On Monday, Episcopal minister C. Benjamin Smith, president of the management and marketing firm for the 240-unit Skylyn Hall, was sentenced to five years probation and 600 hours community service. And Horace Smith, the management firm's attorney and a former South Carolina state senator who served 24 years in the legislature was sentenced to three years of probation and 200 hours of community service.
Both sentencings follow convictions on June 22, 1991, of Mr. Buchanan and Mr. Stone and the two firms on one count of conspiracy to commit securities fraud, six counts of securities fraud, and six counts of mail fraud. On May 20, 1991, Rev. Smith pleaded no contest to one count of conspiracy to commit securities fraud, 10 counts of securities fraud, and 10 counts of mail fraud. Horace Smith on May 23, 1991 pleaded guilty to one felony count of conspiracy to commit securities fraud.
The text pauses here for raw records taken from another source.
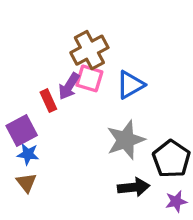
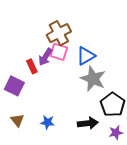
purple square: (22, 130) -> (14, 86), turned -36
gray star: (126, 140) -> (93, 79), moved, turned -30
blue star: (28, 154) -> (47, 122), moved

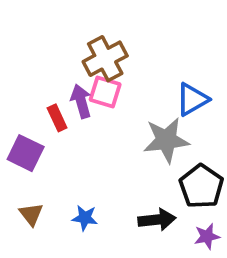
blue triangle: (86, 56) -> (192, 99), moved
purple arrow: (45, 57) -> (81, 101), turned 132
gray star: (93, 79) -> (166, 140), turned -30

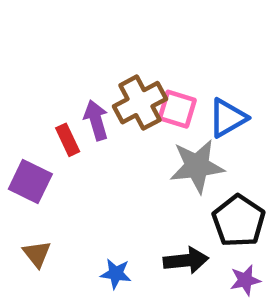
brown cross: (105, 59) -> (140, 103), moved
pink square: (105, 92) -> (177, 109), moved
blue star: (85, 218) -> (116, 274), moved

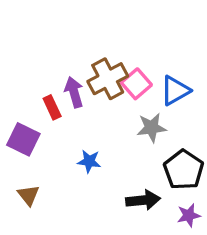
pink square: (177, 109) -> (136, 84), turned 32
gray star: (197, 166) -> (152, 128), size x0.7
blue star: (116, 274) -> (89, 161), moved

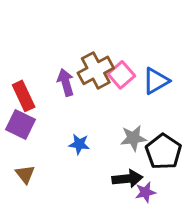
red rectangle: (52, 107) -> (24, 96), moved, size x1.4
gray star: (152, 128) -> (133, 138), moved
purple star: (189, 215) -> (145, 192), moved

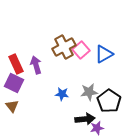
purple arrow: (66, 82) -> (36, 65), moved
blue star: (79, 144) -> (62, 94), moved
brown triangle: (25, 174) -> (12, 106), moved

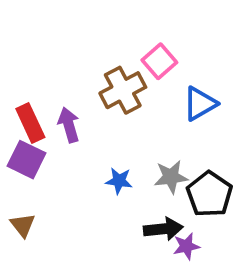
pink square: (81, 50) -> (159, 61), moved
brown triangle: (12, 106) -> (23, 225), moved

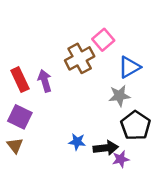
purple square: (26, 160) -> (20, 117), moved
gray star: (171, 177) -> (119, 96), moved
blue star: (119, 181) -> (77, 142), moved

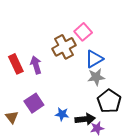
blue triangle: (129, 67) -> (94, 59), moved
purple square: (20, 117) -> (34, 103), moved, turned 30

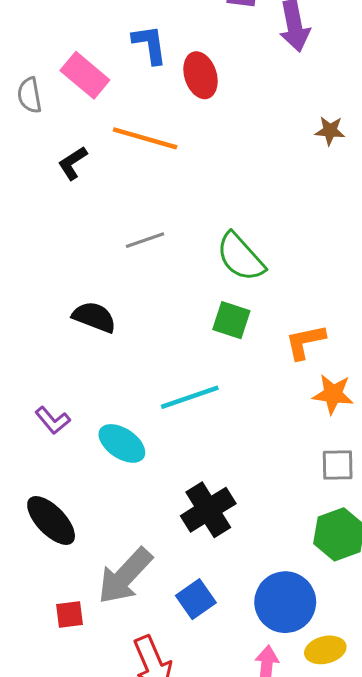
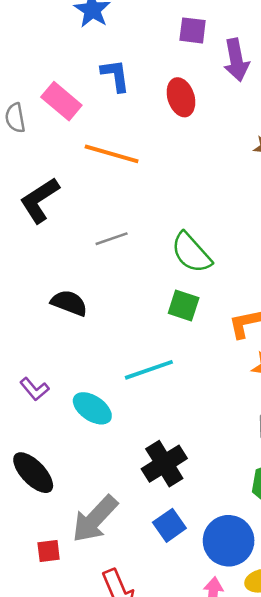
red ellipse: (200, 75) -> (181, 97), moved
black L-shape: (73, 163) -> (40, 200), moved, size x1.6
blue square: (196, 599) -> (169, 525), moved

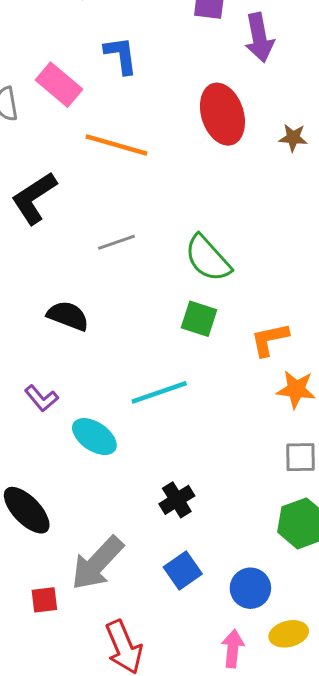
red ellipse: (181, 97) -> (222, 114), moved, size x1.4
purple L-shape: (34, 389) -> (41, 398), moved
black cross: (164, 464) -> (177, 500), size x0.7
blue circle: (229, 541) -> (250, 588), size x0.7

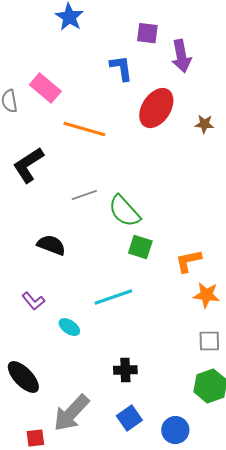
blue L-shape: (121, 55) -> (121, 68), moved
red ellipse: (222, 114) -> (156, 108), turned 51
green semicircle: (208, 258) -> (124, 211), moved
cyan ellipse: (94, 437) -> (69, 327), size x0.7
black cross: (177, 500) -> (125, 370), turned 30

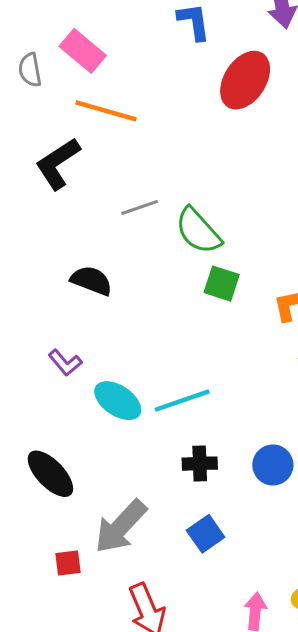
orange line: (84, 129) -> (106, 111), moved
cyan line: (113, 297) -> (182, 401), moved
cyan ellipse: (69, 327) -> (118, 401), size x1.5
blue circle: (175, 430) -> (273, 465), moved

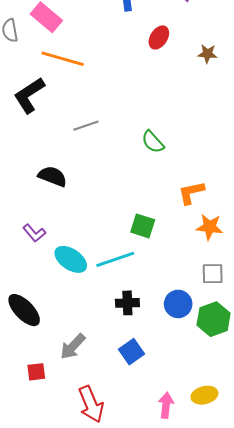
red ellipse: (245, 80) -> (159, 37), size x0.6
green semicircle: (198, 231) -> (153, 142), moved, size x0.7
green square: (222, 284) -> (143, 226), moved
gray arrow: (121, 526) -> (73, 347), size x0.7

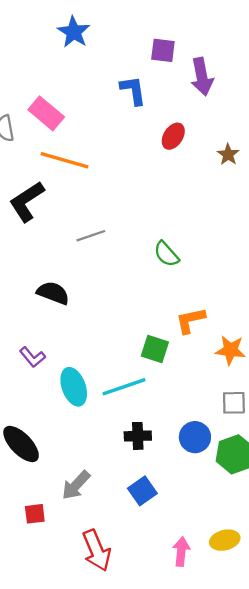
brown star: (207, 54) -> (228, 154), turned 30
orange L-shape: (191, 192) -> (190, 320), moved
cyan ellipse: (71, 259) -> (74, 387), turned 36

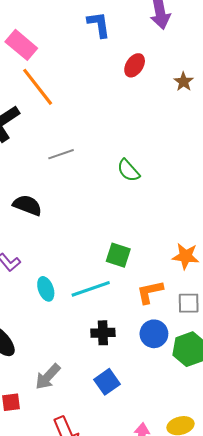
orange line: (65, 160) -> (38, 87), turned 36
orange L-shape: (190, 320) -> (150, 292), moved
cyan ellipse: (74, 387) -> (46, 289), size x0.7

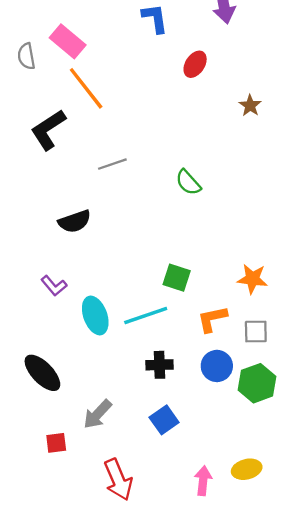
brown star: (184, 82) -> (250, 106), moved
black semicircle: (27, 205) -> (75, 221), turned 140
cyan ellipse: (46, 289) -> (95, 315), size x1.4

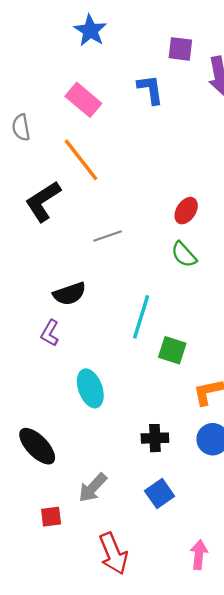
pink rectangle: (68, 41) -> (83, 100), moved
red ellipse: (195, 64) -> (186, 211), moved
purple L-shape: (54, 286) -> (50, 333), moved, turned 70
cyan line: (146, 315) -> (141, 317), moved, turned -54

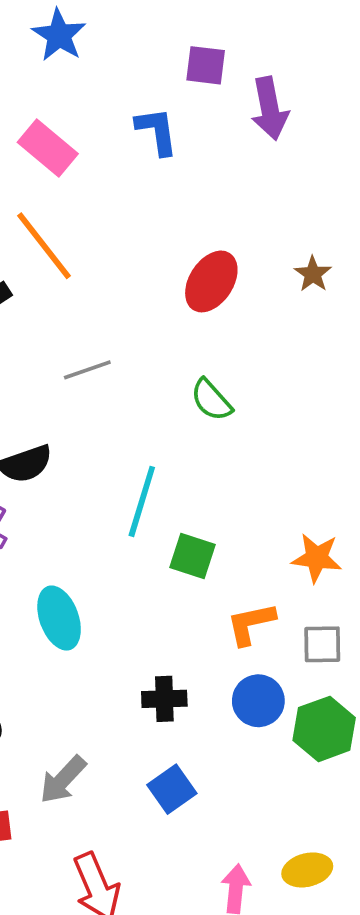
red ellipse: (186, 211) -> (211, 281), moved, size x1.4

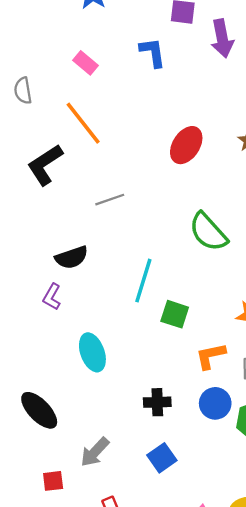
pink rectangle: (48, 148) -> (85, 63), size x0.7
green semicircle: (211, 400) -> (208, 232), moved, size x1.5

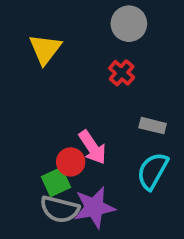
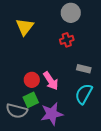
red cross: (122, 73) -> (67, 40), turned 32
red circle: (71, 162) -> (32, 80), moved
gray semicircle: (60, 209) -> (17, 111), moved

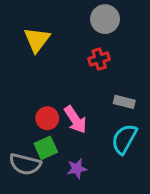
purple star: (52, 114) -> (77, 169), size x0.6

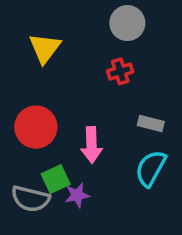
red circle: (47, 118) -> (36, 127), moved, size x1.5
pink arrow: (75, 120) -> (91, 145), turned 32
purple star: (77, 169) -> (77, 195), moved

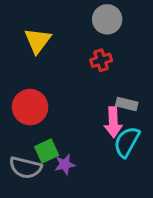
pink arrow: (91, 145) -> (113, 122), moved

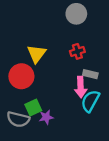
yellow triangle: (38, 41) -> (36, 54), moved
red cross: (101, 60) -> (77, 51), moved

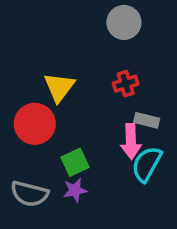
green square: (33, 107) -> (75, 162), moved

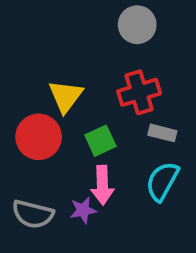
red cross: (126, 84) -> (139, 92), size x1.5
pink arrow: (131, 141) -> (102, 185), moved
green square: (75, 162) -> (100, 141), moved

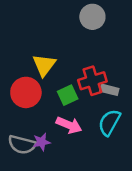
red cross: (139, 92) -> (92, 81), moved
pink arrow: (102, 185) -> (69, 125), turned -65
purple star: (83, 210) -> (42, 142), moved

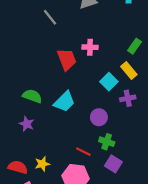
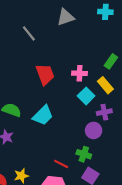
pink cross: (90, 47) -> (80, 73), moved
purple circle: (99, 117) -> (94, 130), moved

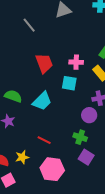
cyan square: (86, 96) -> (69, 83), moved, turned -35
red line: (61, 164) -> (44, 140), moved

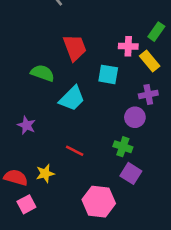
pink cross: (76, 62) -> (128, 46), moved
green semicircle: (13, 96) -> (43, 73), moved
pink hexagon: (52, 169) -> (99, 202), moved

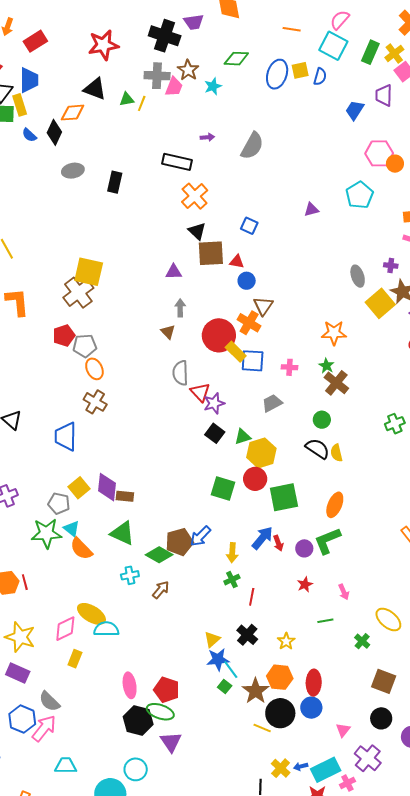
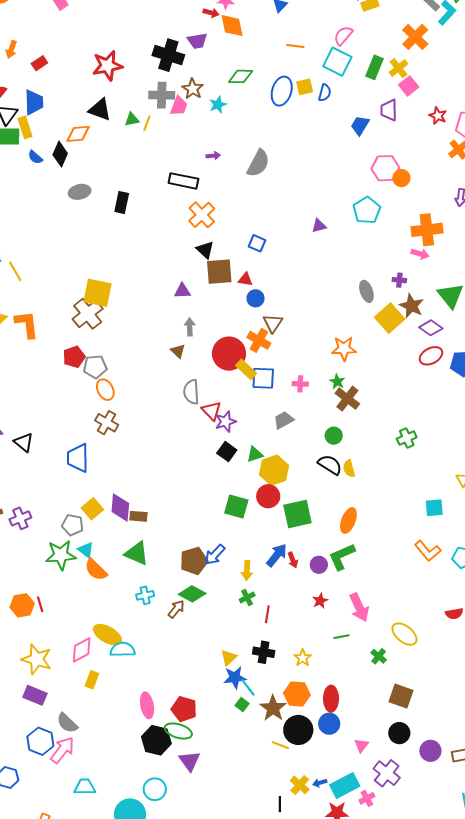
red rectangle: (35, 41) -> (39, 63), size x0.7
green diamond: (159, 555) -> (192, 594), moved
pink arrow: (344, 592) -> (359, 607), size x1.8
black cross: (247, 635) -> (264, 652), turned -30

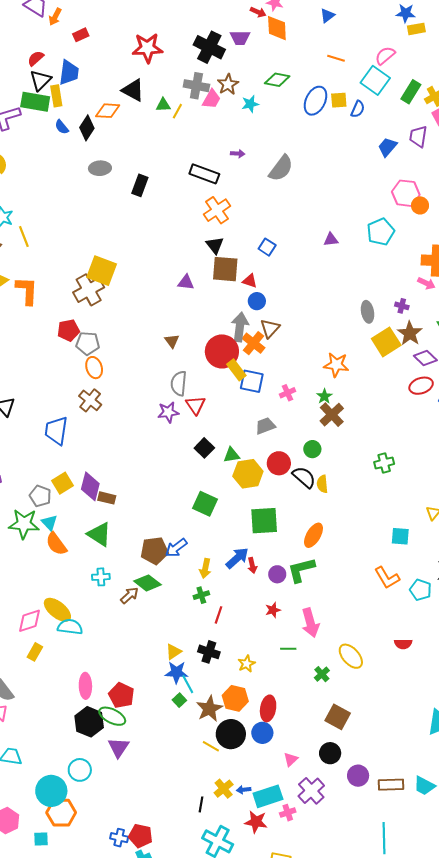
gray arrow: (190, 327) -> (240, 327), moved, size x1.6
pink cross: (300, 384) -> (288, 393), turned -35
purple star: (226, 422) -> (168, 412), moved
red circle: (268, 496) -> (279, 463), moved

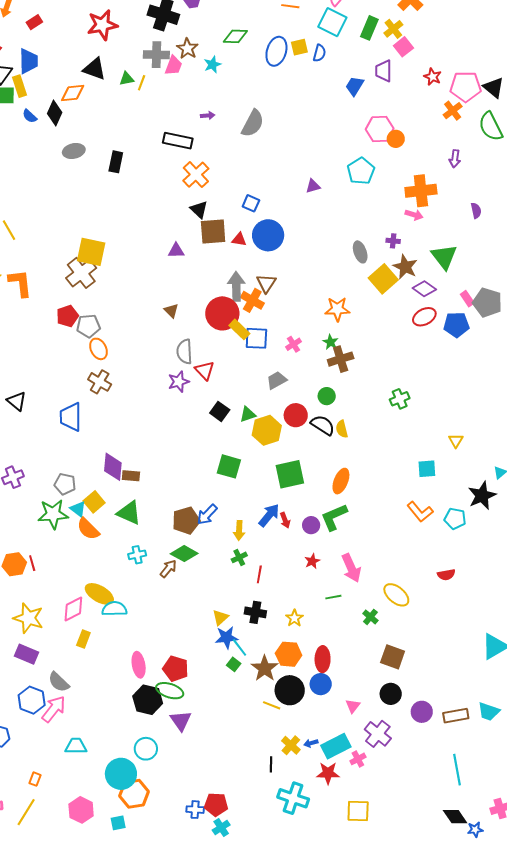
blue circle: (257, 301) -> (268, 235), moved, size x1.8
brown cross: (332, 415) -> (341, 359), turned 35
yellow square: (62, 483) -> (94, 502), moved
Prosecutors charged that bond documents for Skylyn Hall failed to disclose that Mr. Stone and Ben Smith received hundreds of thousands of dollars of kickbacks and hidden fees in connection with Skylyn Hall. Also undisclosed were the financial problems and defaults experienced across the country on similar projects financed by Mr. Stone and Mr. Buchanan, they said.
They also said Rev. Smith and Horace Smith falsified data in official statements about the number of units presold. The document stated that as much as 25% of the units were already spoken for when in fact the percentage was lower.
Prosecutors also charged some of the deal participants with "self-dealing" involving undisclosed contracts to provide carpeting and other features.
Mr. Buchanan and Mr. Stone could have been sentenced with a maximum of five years' imprisonment and a $250,000 fine on each of the 13 counts. The case was the joint effort of the Justice Department and FBI offices in Columbia, South Carolina, and Jackson, Miss. The offices of the Mississippi and South Carolina secretaries of State and the North American Securities Administrators Association also participated.
In another widely publicized securities fraud case involving municipals, former investment banking firm Matthews & Wright Inc. and one of its officials, Arthur Abba Goldberg, entered into plea agreements in November 1990 with federal prosecutors over a $223.73 million bond issue that was sold for East St. Louis, Ill., in the mid-1980s to finance a port project.